[Recorded data]
^^^^^^^^^^^^^^^^
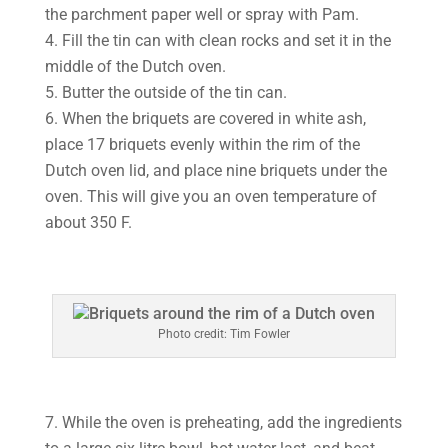
the parchment paper well or spray with Pam.
4. Fill the tin can with clean rocks and set it in the
middle of the Dutch oven.
5. Butter the outside of the tin can.
6. When the briquets are covered in white ash,
place 17 briquets evenly within the rim of the
Dutch oven lid, and place nine briquets under the
oven. This will give you an oven temperature of
about 350 F.
Photo credit: Tim Fowler
7. While the oven is preheating, add the ingredients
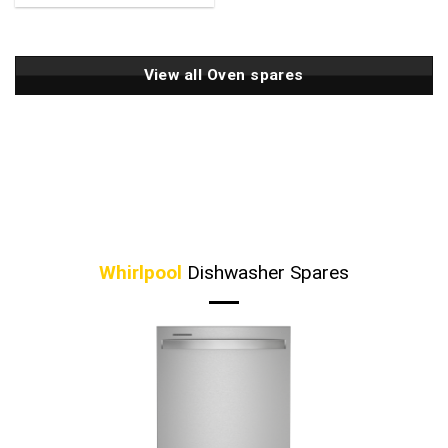
View all Oven spares
Whirlpool
Dishwasher Spares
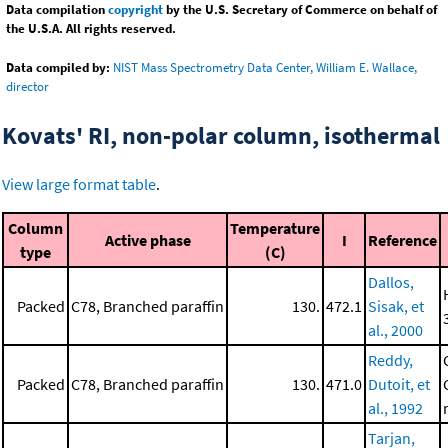
Data compilation
copyright
by the U.S. Secretary of Commerce on behalf of
the U.S.A. All rights reserved.
Data compiled by:
NIST Mass Spectrometry Data Center, William E. Wallace,
director
Kovats' RI, non-polar column, isothermal
View large format table
.
Column
Temperature
Active phase
I
Reference
type
(C)
Dallos,
Packed
C78, Branched paraffin
130.
472.1
Sisak, et
al., 2000
Reddy,
Packed
C78, Branched paraffin
130.
471.0
Dutoit, et
al., 1992
Tarjan,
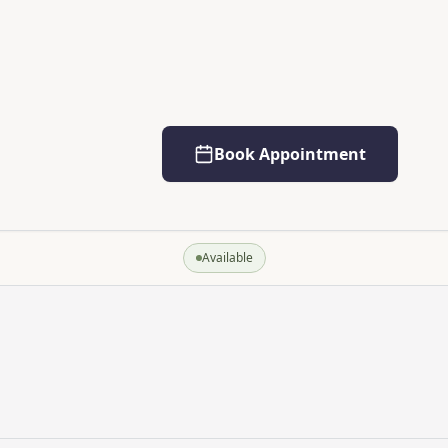
Book Appointment
Available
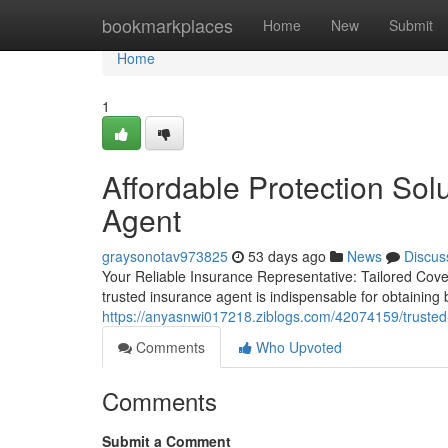
Home
bookmarkplaces
Home
New
Submit
Home
1
Affordable Protection Sol
Agent
graysonotav973825
53 days ago
News
Discus
Your Reliable Insurance Representative: Tailored Cov
trusted insurance agent is indispensable for obtainin
https://anyasnwi017218.ziblogs.com/42074159/trusted
Comments
Who Upvoted
Comments
Submit a Comment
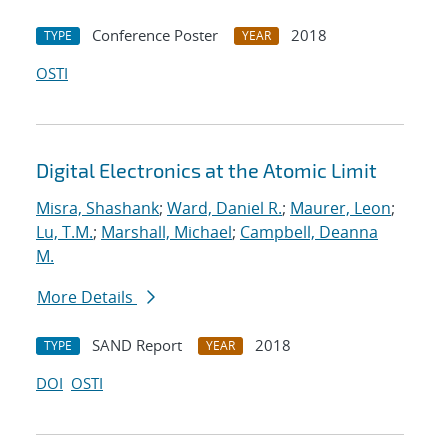
Conference Poster
2018
TYPE
YEAR
OSTI
Digital Electronics at the Atomic Limit
Misra, Shashank
;
Ward, Daniel R.
;
Maurer, Leon
;
Lu, T.M.
;
Marshall, Michael
;
Campbell, Deanna
M.
More Details
SAND Report
2018
TYPE
YEAR
DOI
OSTI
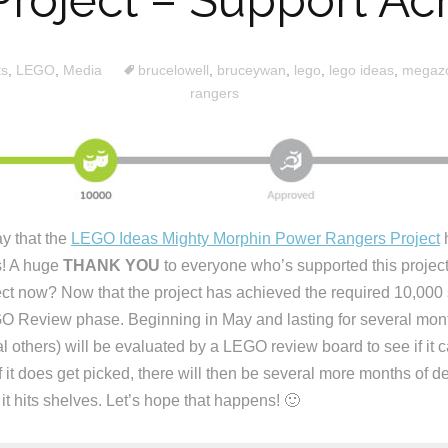
Project – Support Ac
ts
,
LEGO
,
Media
brucelowell
,
bruceywan
,
lego
,
lego ideas
,
megaz
rangers
ay that the
LEGO Ideas Mighty Morphin Power Rangers Project
h
s! A huge
THANK YOU
to everyone who’s supported this project
ect now? Now that the project has achieved the required 10,000 s
O Review phase. Beginning in May and lasting for several month
al others) will be evaluated by a LEGO review board to see if i
 it does get picked, there will then be several more months of d
it hits shelves. Let’s hope that happens! 🙂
^^^^^^^^^^^^^^^^
**Work order:**
Restate the records word for word, omitting images.

**Answer to the problem:**
the parchment paper well or spray with Pam.
4. Fill the tin can with clean rocks and set it in the
middle of the Dutch oven.
5. Butter the outside of the tin can.
6. When the briquets are covered in white ash,
place 17 briquets evenly within the rim of the
Dutch oven lid, and place nine briquets under the
oven. This will give you an oven temperature of
about 350 F.
Photo credit: Tim Fowler
7. While the oven is preheating, add the ingredients
View all Oven spares
Whirlpool
Dishwasher Spares
Data compilation
copyright
by the U.S. Secretary of Commerce on behalf of
the U.S.A. All rights reserved.
Data compiled by:
NIST Mass Spectrometry Data Center, William E. Wallace,
director
Kovats' RI, non-polar column, isothermal
View large format table
.
Column
Temperature
Active phase
I
Reference
type
(C)
Dallos,
Packed
C78, Branched paraffin
130.
472.1
Sisak, et
al., 2000
Reddy,
Packed
C78, Branched paraffin
130.
471.0
Dutoit, et
al., 1992
Tarjan,
Book Appointment
Available
Home
bookmarkplaces
Home
New
Submit
Home
1
Affordable Protection Sol
Agent
graysonotav973825
53 days ago
News
Discus
Your Reliable Insurance Representative: Tailored Cov
trusted insurance agent is indispensable for obtainin
https://anyasnwi017218.ziblogs.com/42074159/trusted
Comments
Who Upvoted
Comments
Submit a Comment
Conference Poster
2018
TYPE
YEAR
OSTI
Digital Electronics at the Atomic Limit
Misra, Shashank
;
Ward, Daniel R.
;
Maurer, Leon
;
Lu, T.M.
;
Marshall, Michael
;
Campbell, Deanna
M.
More Details
SAND Report
2018
TYPE
YEAR
DOI
OSTI
Project – Support Ac
ts
,
LEGO
,
Media
brucelowell
,
bruceywan
,
lego
,
lego ideas
,
megaz
rangers
ay that the
LEGO Ideas Mighty Morphin Power Rangers Project
h
s! A huge
THANK YOU
to everyone who’s supported this project
ect now? Now that the project has achieved the required 10,000 s
O Review phase. Beginning in May and lasting for several month
al others) will be evaluated by a LEGO review board to see if i
 it does get picked, there will then be several more months of d
it hits shelves. Let’s hope that happens! 🙂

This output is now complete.